_Work required_
Copy out all lines of the listing below that hold "Directory".

_Data_
· · · · ·

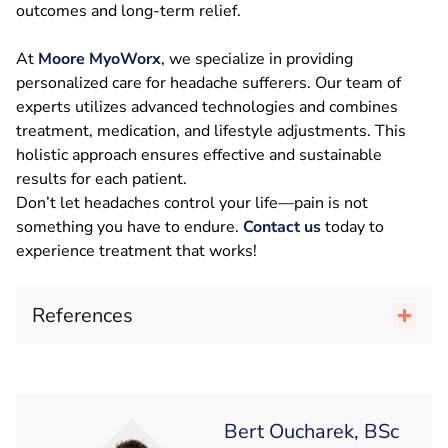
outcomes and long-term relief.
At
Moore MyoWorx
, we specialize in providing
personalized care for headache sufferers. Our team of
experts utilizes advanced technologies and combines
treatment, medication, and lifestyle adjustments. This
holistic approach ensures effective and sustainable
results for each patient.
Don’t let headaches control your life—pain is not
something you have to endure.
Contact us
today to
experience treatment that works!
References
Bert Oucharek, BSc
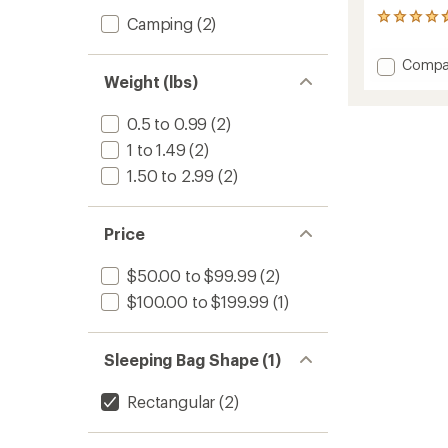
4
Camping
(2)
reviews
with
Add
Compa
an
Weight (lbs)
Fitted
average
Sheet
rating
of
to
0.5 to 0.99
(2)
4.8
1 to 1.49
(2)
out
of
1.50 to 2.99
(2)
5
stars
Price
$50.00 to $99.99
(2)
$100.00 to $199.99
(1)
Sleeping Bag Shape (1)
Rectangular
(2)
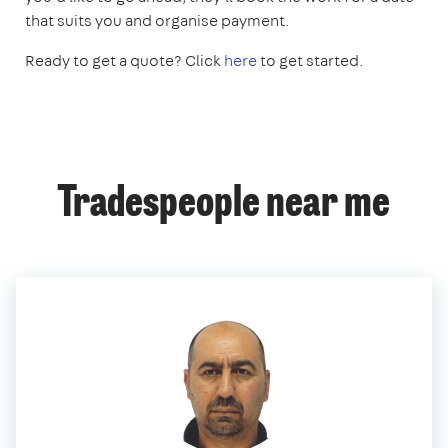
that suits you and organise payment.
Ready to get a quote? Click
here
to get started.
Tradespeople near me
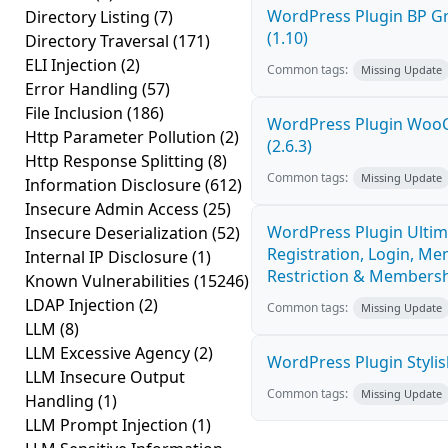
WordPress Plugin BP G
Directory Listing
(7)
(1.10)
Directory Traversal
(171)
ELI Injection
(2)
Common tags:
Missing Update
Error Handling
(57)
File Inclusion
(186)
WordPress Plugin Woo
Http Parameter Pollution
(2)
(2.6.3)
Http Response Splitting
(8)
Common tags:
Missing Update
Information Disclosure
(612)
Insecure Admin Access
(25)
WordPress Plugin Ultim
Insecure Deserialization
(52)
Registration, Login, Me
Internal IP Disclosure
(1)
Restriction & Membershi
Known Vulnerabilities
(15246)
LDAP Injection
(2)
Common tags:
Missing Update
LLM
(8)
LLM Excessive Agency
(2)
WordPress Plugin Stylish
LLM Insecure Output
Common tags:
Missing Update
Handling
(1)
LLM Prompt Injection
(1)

· · · · ·

_Solved exercise_
Directory Listing
Directory Traversal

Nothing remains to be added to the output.